## Task instructions
Where the line with "Khóa Tròn trơn" appears below, start writing out lines exactly, and finish with the line with "TP.HCM (Từ 2 bộ trở lên)", which is included; write out nothing else.

Stored data entries

====

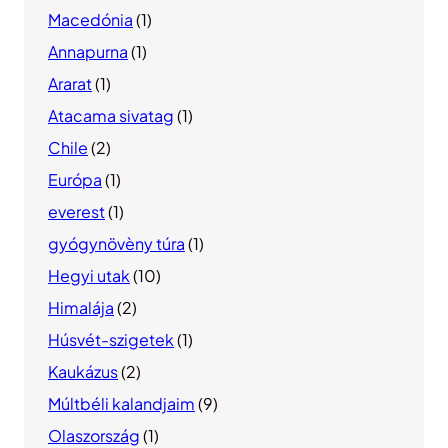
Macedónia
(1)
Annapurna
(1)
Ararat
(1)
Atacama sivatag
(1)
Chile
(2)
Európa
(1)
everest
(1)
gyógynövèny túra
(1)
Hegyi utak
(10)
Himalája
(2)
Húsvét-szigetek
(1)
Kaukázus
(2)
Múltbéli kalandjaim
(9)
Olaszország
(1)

====

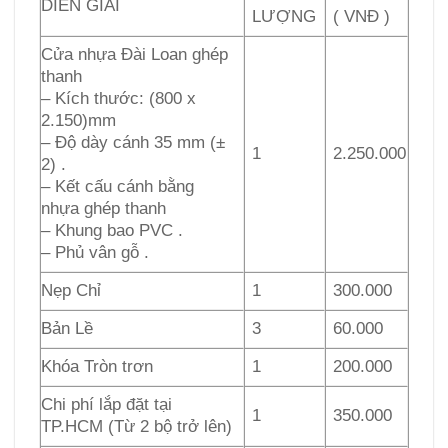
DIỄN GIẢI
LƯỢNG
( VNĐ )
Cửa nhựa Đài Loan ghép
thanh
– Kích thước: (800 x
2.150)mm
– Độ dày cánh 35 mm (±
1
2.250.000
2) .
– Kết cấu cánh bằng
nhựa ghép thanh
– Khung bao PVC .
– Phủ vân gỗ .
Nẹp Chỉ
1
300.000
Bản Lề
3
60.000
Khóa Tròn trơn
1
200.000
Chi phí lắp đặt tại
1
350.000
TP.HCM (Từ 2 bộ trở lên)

====

## Answer to this problem
Khóa Tròn trơn
1
200.000
Chi phí lắp đặt tại
1
350.000
TP.HCM (Từ 2 bộ trở lên)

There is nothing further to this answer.